** Instructions to follow **
Look below for the line holding "(7 Ratings)" and the line holding "chaperone service". Transcribe exactly those lines and all lines between them, nothing more.
Segment Start: Exercise materials
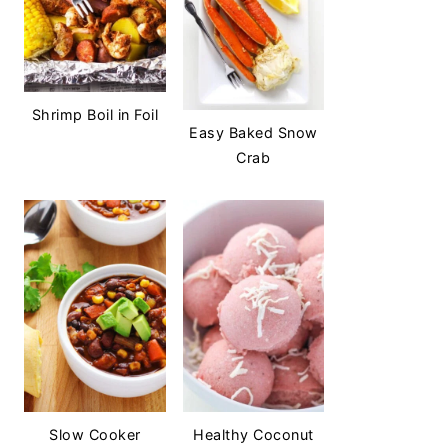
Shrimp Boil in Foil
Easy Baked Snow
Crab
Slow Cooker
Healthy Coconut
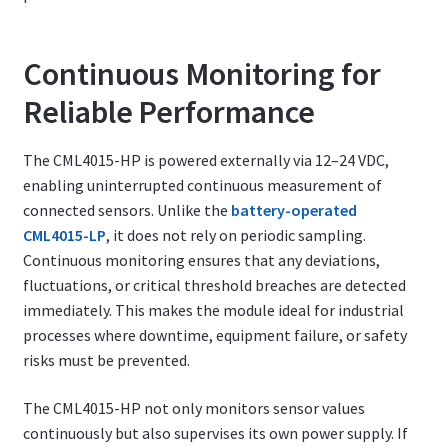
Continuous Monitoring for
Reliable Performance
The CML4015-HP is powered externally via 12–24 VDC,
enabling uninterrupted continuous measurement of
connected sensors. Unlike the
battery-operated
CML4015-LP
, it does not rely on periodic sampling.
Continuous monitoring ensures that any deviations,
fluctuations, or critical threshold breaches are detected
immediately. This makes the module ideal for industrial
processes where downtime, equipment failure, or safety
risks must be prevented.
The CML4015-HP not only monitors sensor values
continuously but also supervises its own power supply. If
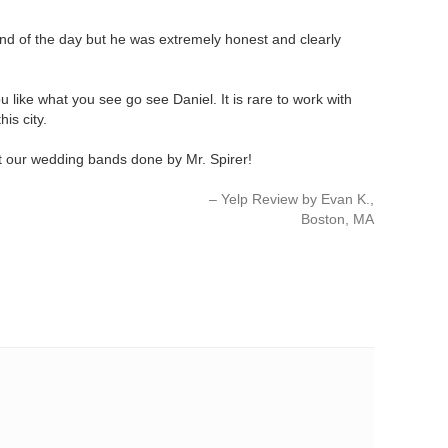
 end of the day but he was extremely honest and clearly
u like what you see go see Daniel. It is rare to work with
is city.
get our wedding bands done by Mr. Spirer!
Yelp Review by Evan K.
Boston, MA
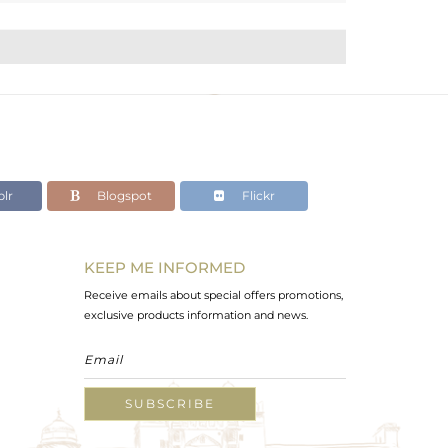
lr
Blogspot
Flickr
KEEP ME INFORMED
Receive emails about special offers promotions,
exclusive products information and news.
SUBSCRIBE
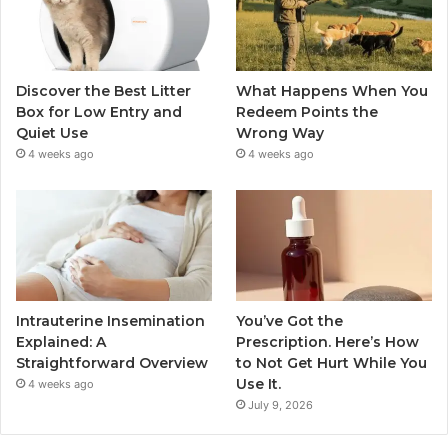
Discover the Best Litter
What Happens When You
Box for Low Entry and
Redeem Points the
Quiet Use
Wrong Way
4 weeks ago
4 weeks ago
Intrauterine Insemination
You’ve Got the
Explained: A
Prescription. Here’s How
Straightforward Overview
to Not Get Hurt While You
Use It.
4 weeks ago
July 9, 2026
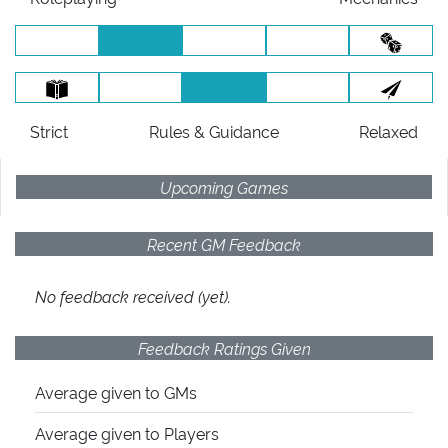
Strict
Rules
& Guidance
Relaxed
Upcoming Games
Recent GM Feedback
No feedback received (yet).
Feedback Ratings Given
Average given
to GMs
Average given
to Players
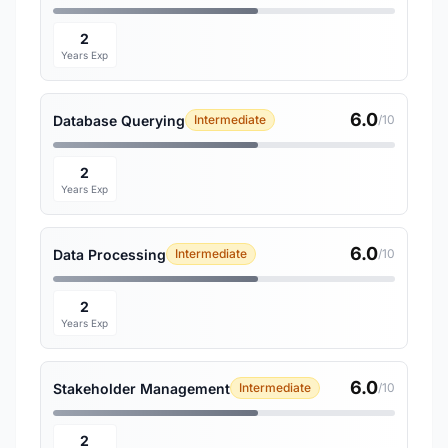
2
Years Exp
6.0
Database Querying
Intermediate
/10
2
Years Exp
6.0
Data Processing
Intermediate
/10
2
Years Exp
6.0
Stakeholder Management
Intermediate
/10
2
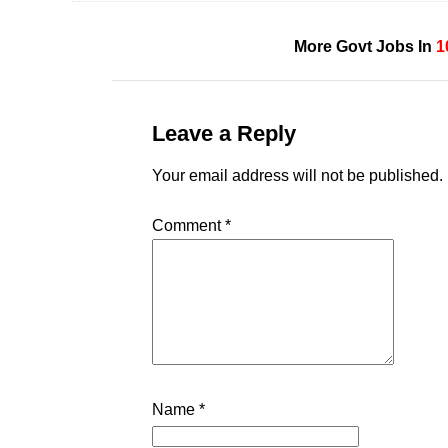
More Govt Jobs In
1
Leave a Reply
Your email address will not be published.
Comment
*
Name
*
Segment End: Exercise materials
Segment Start: Exercise materials
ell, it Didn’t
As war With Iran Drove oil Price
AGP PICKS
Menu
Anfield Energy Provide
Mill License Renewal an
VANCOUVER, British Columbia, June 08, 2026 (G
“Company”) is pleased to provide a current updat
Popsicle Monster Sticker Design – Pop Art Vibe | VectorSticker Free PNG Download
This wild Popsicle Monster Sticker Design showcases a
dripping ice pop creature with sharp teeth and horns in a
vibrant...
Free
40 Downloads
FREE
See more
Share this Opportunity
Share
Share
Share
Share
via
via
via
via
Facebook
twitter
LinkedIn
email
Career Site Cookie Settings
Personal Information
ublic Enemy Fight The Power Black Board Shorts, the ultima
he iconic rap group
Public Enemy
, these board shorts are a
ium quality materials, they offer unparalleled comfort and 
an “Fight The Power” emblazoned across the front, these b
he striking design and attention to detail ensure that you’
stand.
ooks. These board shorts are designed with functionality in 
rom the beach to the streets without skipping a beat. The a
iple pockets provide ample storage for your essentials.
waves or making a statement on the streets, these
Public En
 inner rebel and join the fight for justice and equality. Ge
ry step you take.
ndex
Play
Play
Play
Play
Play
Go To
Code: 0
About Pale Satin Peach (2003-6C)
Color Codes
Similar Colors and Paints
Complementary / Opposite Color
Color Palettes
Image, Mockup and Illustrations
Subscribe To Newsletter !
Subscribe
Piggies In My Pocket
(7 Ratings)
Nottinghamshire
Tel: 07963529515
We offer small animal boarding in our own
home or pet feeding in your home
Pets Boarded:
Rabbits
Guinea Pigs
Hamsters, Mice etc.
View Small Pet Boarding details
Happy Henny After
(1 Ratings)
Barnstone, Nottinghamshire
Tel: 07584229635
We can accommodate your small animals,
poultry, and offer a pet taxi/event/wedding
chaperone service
Segment End: Exercise materials
** The completed task **
(7 Ratings)
Nottinghamshire
Tel: 07963529515
We offer small animal boarding in our own
home or pet feeding in your home
Pets Boarded:
Rabbits
Guinea Pigs
Hamsters, Mice etc.
View Small Pet Boarding details
Happy Henny After
(1 Ratings)
Barnstone, Nottinghamshire
Tel: 07584229635
We can accommodate your small animals,
poultry, and offer a pet taxi/event/wedding
chaperone service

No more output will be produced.